This project incorporates job data scraped from Indeed. Using data tools like Python, SQL, HTML/CSS/JavaScript, we are providing visual details about the job market for Catalina Island, California.
Utilizing Jupyter Notebook and Python, we used Beautiful Soup and requests as tools to web scrape the Indeed website. We used the 'inspect' feature on the browser to get an idea of what information could be scraped based on the common and repeated html tags. We began with building the URL and search parameters using requests to connect to indeed.com. Then used BeautifulSoup to provide a cleaner view of the html and identify which level tag needs to be used to gather the other details. To get each value we created individual code and checked to ensure the data pulled was what we wanted, after making adjustments as needed we then put all the code into a for loop along with a page advancer to gather the entire dataset. We then exported the data into a csv format to use in our database.
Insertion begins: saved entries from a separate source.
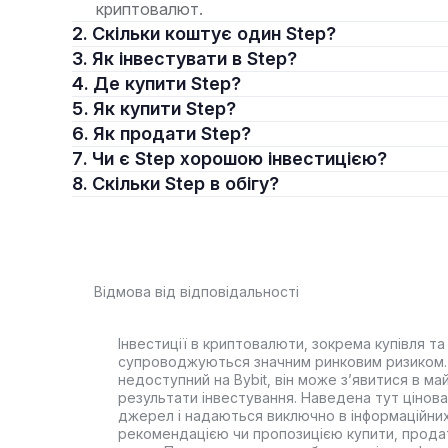
криптовалют.
2. Скільки коштує один Step?
3. Як інвестувати в Step?
4. Де купити Step?
5. Як купити Step?
6. Як продати Step?
7. Чи є Step хорошою інвестицією?
8. Скільки Step в обігу?
Відмова від відповідальності
Інвестиції в криптовалюти, зокрема купівля та 
супроводжуються значним ринковим ризиком. 
недоступний на Bybit, він може з’явитися в ма
результати інвестування. Наведена тут цінова 
джерел і надаються виключно в інформаційних
рекомендацією чи пропозицією купити, прода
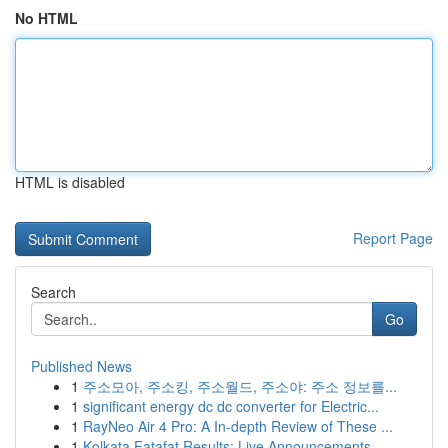
No HTML
HTML is disabled
Report Page
Search
Go
Published News
1
주소모아, 주소킹, 주소월드, 주소야: 주소 정보를...
1
significant energy dc dc converter for Electric...
1
RayNeo Air 4 Pro: A In-depth Review of These ...
1
Kolkata Fatafat Results: Live Announcements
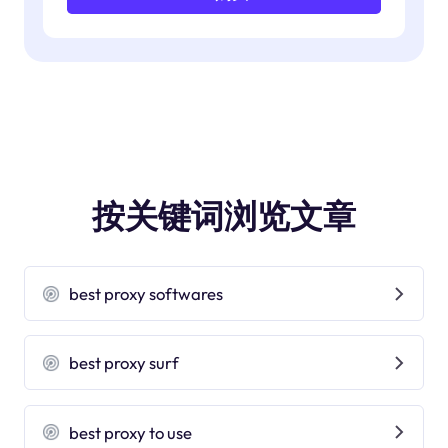
按关键词浏览文章
best proxy softwares
best proxy surf
best proxy to use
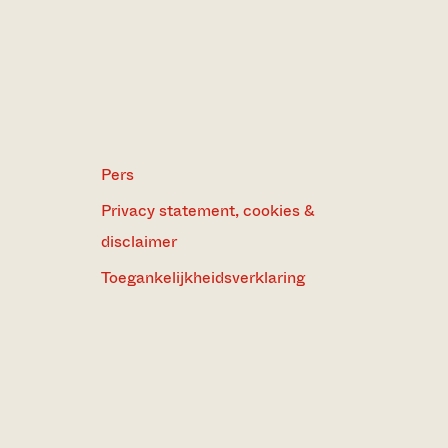
Pers
Privacy statement, cookies &
disclaimer
Toegankelijkheidsverklaring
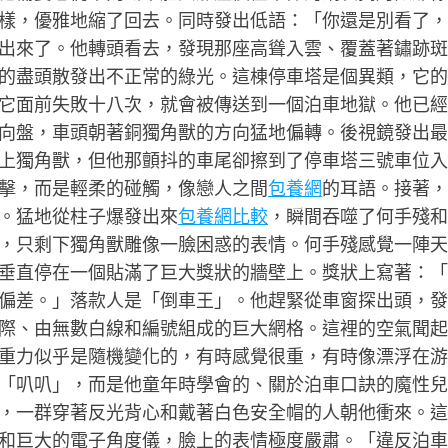
樣，優雅地縮了回去。同時發出低語：「你還是別看了，
出來了。他轉頭看去，發現那座高聳入雲、覆蓋著鏽跡斑
的盡頭散發出不正常的綠光。這棟停車塔是個異類，它的
它面前失敗十八次，就會被傳送到一個泊車地獄。他已經
向盤，車頭朝著銅獨角獸的方向猛地偏轉。後視鏡發出最
上獨角獸，但他那顫抖的車尾卻擦到了停車塔三號車位入
擊，而是輕柔的碰觸，像戀人之間
包養網
的耳語。接著，
。猛地從柱子爆發出來
包養網比較
，瞬間吞噬了何手殘和
，只剩下獨角獸雕像一臉困惑的表情。何手殘感覺一陣天
垂直停在一個貼滿了巨大獎狀的牆壁上。獎狀上寫著：「
偏差。」落款人是「倒車王」。他趕緊從車窗探出頭，發
際、由無數白線和編號組成的巨大網格。這裡的空氣聞起
重力似乎是隨機變化的，有時感覺很重，有時像漂浮在游
「叭叭」，而是他童年時學會的、關於泊車口訣的魔性兒
，一群穿著反光背心和戴著白色安全帽的人朝他衝來。這
和巨大的電子角度儀，臉上的表情極度嚴肅。「違反泊車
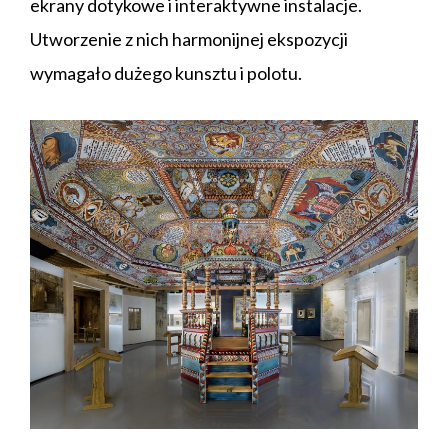
ekrany dotykowe i interaktywne instalacje.
Utworzenie z nich harmonijnej ekspozycji
wymagało dużego kunsztu i polotu.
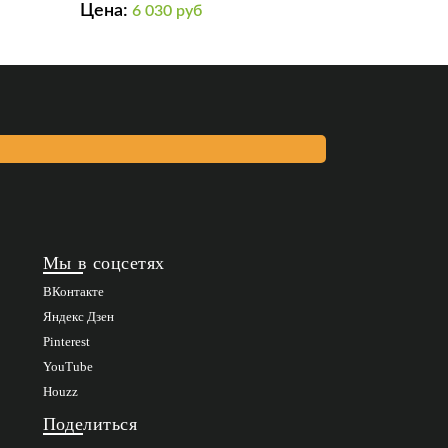
Цена:
6 030
руб
Мы в соцсетях
ВКонтакте
Яндекс Дзен
Pinterest
YouTube
Houzz
Поделиться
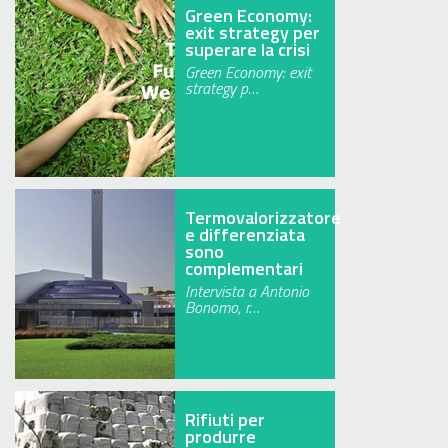
Green Economy:
exit strategy per
superare la crisi
Green Economy: exit
strategy p…
Termovalorizzatore
e differenziata
sono
complementari
Intervista a Antonio
Bonomo, r…
Rifiuti per
produrre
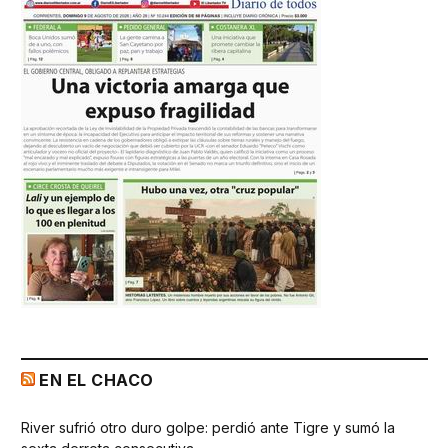
EN EL CHACO
River sufrió otro duro golpe: perdió ante Tigre y sumó la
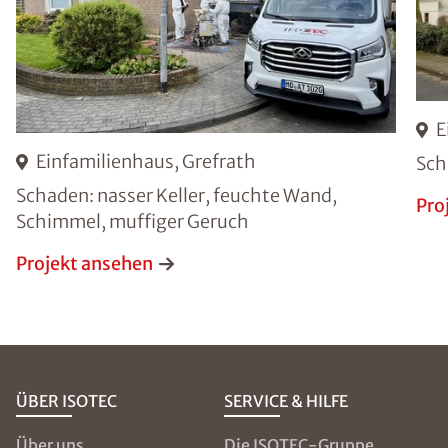
E
Einfamilienhaus, Grefrath
Sch
Schaden: nasser Keller, feuchte Wand,
Pro
Schimmel, muffiger Geruch
Projekt ansehen
ÜBER ISOTEC
SERVICE & HILFE
Über uns
Die ISOTEC-Gruppe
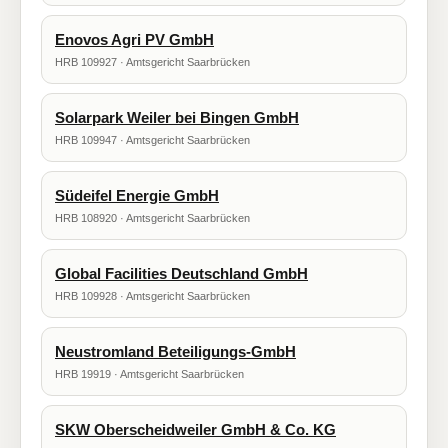
Enovos Agri PV GmbH
HRB 109927 · Amtsgericht Saarbrücken
Solarpark Weiler bei Bingen GmbH
HRB 109947 · Amtsgericht Saarbrücken
Südeifel Energie GmbH
HRB 108920 · Amtsgericht Saarbrücken
Global Facilities Deutschland GmbH
HRB 109928 · Amtsgericht Saarbrücken
Neustromland Beteiligungs-GmbH
HRB 19919 · Amtsgericht Saarbrücken
SKW Oberscheidweiler GmbH & Co. KG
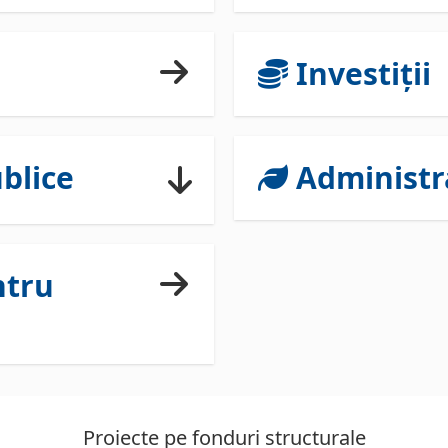
Investiții
blice
Administra
ntru
Proiecte pe fonduri structurale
We utilized SQL (Postgres4) as our database by creating a table to hold our imported csv data. We then reviewed the data and 'normalized' it so it was easier to understand. Locations that were written differently were updated, removed unnecessary words, and changed salary information to yearly salary. Also added a column for a unique ID incase we ever needed to join an additional table and use a primary key to reference.
Now that we had clean data we utilized HTML, JavaScript, CSS, and bootstrap to create a professional looking front-end webpage to hold our data and visualizations.
Our first visualization we wanted to utilize the JavaScript plugin Leaflet to map out the locations of available jobs. As we are only looking at a small geographic areas data, we chose to use the clustergroup marker option that allows a person to see the number of jobs and as they zoom in they separate and become individual markers that show some of the job details when selected.
In order to make all of our data accessible, we utilized a filterable HTML table. In order to create the HTML table we first had to get the data into a JSON format and make it a variable called in our JavaScript. We built the table framework into a new HTML that is tied to our index.html so the data can be viewed online. We then used D3 to grab each value and compile into the HTML table and utilized the CSS file to upgrade its appearance. We then developed a function that allowed the table to be filtered by starting to key a word it will filter among all the columns for the combination of your search value. No need to hit a button or hit enter as it adjusts after each letter is typed and/or deleted from the search.
Heroku API was used to create a space that people could post new jobs. We created a form that ties to a sqlite database and utilizes plotly to map out the postings submitted by users.
Finalizing and making sure all connection function
Based on the data that we found, there were several cities on Catalina Island that had a high number of job opportunities. The best part of working for the island company is that you're stuck on an amazing island. The worst part about working there is that you're stuck on the island. ... However, the island is away from all the hustle and bustle of the mainland. It's relaxed, and most of the stresses of mainland life, don't exist on Catalina.